Segment Open

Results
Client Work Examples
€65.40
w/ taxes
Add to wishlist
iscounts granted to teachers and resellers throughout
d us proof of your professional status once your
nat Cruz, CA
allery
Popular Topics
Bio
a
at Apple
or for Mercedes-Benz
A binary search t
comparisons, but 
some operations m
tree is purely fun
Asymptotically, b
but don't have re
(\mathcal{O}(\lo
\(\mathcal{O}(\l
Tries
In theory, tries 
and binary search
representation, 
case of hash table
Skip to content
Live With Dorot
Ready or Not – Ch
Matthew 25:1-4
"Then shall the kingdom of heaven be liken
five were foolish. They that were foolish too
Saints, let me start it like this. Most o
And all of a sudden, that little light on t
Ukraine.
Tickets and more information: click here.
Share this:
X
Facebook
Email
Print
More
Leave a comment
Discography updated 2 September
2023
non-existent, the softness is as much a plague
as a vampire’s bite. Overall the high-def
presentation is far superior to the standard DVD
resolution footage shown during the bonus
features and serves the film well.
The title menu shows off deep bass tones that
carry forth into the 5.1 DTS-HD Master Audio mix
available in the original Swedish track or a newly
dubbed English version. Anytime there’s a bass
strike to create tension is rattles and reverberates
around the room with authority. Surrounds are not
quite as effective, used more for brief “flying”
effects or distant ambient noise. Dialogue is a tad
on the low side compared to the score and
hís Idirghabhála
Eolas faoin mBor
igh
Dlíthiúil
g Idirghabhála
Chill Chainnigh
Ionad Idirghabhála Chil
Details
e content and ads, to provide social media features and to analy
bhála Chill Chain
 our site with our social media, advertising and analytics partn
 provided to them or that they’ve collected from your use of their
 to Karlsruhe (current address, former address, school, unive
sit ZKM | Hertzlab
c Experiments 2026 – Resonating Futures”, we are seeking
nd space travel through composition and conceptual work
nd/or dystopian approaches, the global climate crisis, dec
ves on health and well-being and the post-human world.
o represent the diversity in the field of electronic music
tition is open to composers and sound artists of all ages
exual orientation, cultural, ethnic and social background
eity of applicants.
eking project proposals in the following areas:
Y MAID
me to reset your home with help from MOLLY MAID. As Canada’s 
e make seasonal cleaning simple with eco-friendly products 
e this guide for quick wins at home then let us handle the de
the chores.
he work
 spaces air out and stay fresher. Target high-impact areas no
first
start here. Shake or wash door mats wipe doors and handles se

Segment Closed

__What you are asked to do__
Quote the records from their first line to the line with "as a vampire’s bite. Overall the high-def", inclusive, without adding or dropping anything.

__Output below__
Results
Client Work Examples
€65.40
w/ taxes
Add to wishlist
iscounts granted to teachers and resellers throughout
d us proof of your professional status once your
nat Cruz, CA
allery
Popular Topics
Bio
a
at Apple
or for Mercedes-Benz
A binary search t
comparisons, but 
some operations m
tree is purely fun
Asymptotically, b
but don't have re
(\mathcal{O}(\lo
\(\mathcal{O}(\l
Tries
In theory, tries 
and binary search
representation, 
case of hash table
Skip to content
Live With Dorot
Ready or Not – Ch
Matthew 25:1-4
"Then shall the kingdom of heaven be liken
five were foolish. They that were foolish too
Saints, let me start it like this. Most o
And all of a sudden, that little light on t
Ukraine.
Tickets and more information: click here.
Share this:
X
Facebook
Email
Print
More
Leave a comment
Discography updated 2 September
2023
non-existent, the softness is as much a plague
as a vampire’s bite. Overall the high-def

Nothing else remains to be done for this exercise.